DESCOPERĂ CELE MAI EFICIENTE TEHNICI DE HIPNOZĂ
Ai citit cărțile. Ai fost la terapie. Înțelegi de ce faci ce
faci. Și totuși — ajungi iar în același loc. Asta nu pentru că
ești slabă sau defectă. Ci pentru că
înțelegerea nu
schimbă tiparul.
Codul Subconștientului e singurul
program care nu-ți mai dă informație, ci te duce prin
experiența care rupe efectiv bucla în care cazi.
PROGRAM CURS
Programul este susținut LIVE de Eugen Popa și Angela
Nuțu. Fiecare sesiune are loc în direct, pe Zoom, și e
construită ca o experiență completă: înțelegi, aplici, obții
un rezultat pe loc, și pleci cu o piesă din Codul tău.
◆ ◆ ◆ ◆ ◆
### WHAT TO WORK ON
For the span from the line containing "construită ca o" through the last line of the entries above, transcribe each line exactly and leave out everything else.

### TASK RESPONSE
construită ca o experiență completă: înțelegi, aplici, obții
un rezultat pe loc, și pleci cu o piesă din Codul tău.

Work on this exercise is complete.